= Problem statement =
All of the data is to be repeated verbatim.

[Data records]
|---|
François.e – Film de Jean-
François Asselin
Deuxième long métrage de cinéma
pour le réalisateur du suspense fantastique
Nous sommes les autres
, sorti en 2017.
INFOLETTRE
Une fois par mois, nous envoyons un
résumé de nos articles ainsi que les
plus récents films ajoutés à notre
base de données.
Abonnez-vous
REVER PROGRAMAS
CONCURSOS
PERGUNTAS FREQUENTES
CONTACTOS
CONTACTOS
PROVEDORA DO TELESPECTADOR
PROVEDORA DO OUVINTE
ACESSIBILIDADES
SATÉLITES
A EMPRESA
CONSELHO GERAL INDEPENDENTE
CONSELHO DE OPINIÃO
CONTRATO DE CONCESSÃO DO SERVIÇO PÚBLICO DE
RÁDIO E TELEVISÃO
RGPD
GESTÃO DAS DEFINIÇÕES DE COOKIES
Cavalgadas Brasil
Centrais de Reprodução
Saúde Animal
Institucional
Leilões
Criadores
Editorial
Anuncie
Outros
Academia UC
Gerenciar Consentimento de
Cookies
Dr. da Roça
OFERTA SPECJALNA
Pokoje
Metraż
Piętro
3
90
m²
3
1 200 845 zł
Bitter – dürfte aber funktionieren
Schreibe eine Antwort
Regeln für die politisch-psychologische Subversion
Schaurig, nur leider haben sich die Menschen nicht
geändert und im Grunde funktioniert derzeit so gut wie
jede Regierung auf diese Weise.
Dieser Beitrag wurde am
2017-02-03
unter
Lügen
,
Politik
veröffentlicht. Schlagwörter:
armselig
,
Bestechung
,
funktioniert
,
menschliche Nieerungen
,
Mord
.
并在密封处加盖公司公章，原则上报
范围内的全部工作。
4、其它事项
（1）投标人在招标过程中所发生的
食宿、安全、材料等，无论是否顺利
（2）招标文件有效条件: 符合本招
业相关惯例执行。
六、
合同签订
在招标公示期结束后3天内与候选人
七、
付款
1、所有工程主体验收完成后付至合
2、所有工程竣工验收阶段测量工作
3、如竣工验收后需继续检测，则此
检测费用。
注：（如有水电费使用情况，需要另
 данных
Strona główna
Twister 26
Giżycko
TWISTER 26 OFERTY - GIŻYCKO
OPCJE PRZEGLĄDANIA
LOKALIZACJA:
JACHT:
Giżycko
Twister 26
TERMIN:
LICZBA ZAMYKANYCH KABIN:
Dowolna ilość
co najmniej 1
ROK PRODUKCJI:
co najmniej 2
|---|
= Expected answer =
François.e – Film de Jean-
François Asselin
Deuxième long métrage de cinéma
pour le réalisateur du suspense fantastique
Nous sommes les autres
, sorti en 2017.
INFOLETTRE
Une fois par mois, nous envoyons un
résumé de nos articles ainsi que les
plus récents films ajoutés à notre
base de données.
Abonnez-vous
REVER PROGRAMAS
CONCURSOS
PERGUNTAS FREQUENTES
CONTACTOS
CONTACTOS
PROVEDORA DO TELESPECTADOR
PROVEDORA DO OUVINTE
ACESSIBILIDADES
SATÉLITES
A EMPRESA
CONSELHO GERAL INDEPENDENTE
CONSELHO DE OPINIÃO
CONTRATO DE CONCESSÃO DO SERVIÇO PÚBLICO DE
RÁDIO E TELEVISÃO
RGPD
GESTÃO DAS DEFINIÇÕES DE COOKIES
Cavalgadas Brasil
Centrais de Reprodução
Saúde Animal
Institucional
Leilões
Criadores
Editorial
Anuncie
Outros
Academia UC
Gerenciar Consentimento de
Cookies
Dr. da Roça
OFERTA SPECJALNA
Pokoje
Metraż
Piętro
3
90
m²
3
1 200 845 zł
Bitter – dürfte aber funktionieren
Schreibe eine Antwort
Regeln für die politisch-psychologische Subversion
Schaurig, nur leider haben sich die Menschen nicht
geändert und im Grunde funktioniert derzeit so gut wie
jede Regierung auf diese Weise.
Dieser Beitrag wurde am
2017-02-03
unter
Lügen
,
Politik
veröffentlicht. Schlagwörter:
armselig
,
Bestechung
,
funktioniert
,
menschliche Nieerungen
,
Mord
.
并在密封处加盖公司公章，原则上报
范围内的全部工作。
4、其它事项
（1）投标人在招标过程中所发生的
食宿、安全、材料等，无论是否顺利
（2）招标文件有效条件: 符合本招
业相关惯例执行。
六、
合同签订
在招标公示期结束后3天内与候选人
七、
付款
1、所有工程主体验收完成后付至合
2、所有工程竣工验收阶段测量工作
3、如竣工验收后需继续检测，则此
检测费用。
注：（如有水电费使用情况，需要另
 данных
Strona główna
Twister 26
Giżycko
TWISTER 26 OFERTY - GIŻYCKO
OPCJE PRZEGLĄDANIA
LOKALIZACJA:
JACHT:
Giżycko
Twister 26
TERMIN:
LICZBA ZAMYKANYCH KABIN:
Dowolna ilość
co najmniej 1
ROK PRODUKCJI:
co najmniej 2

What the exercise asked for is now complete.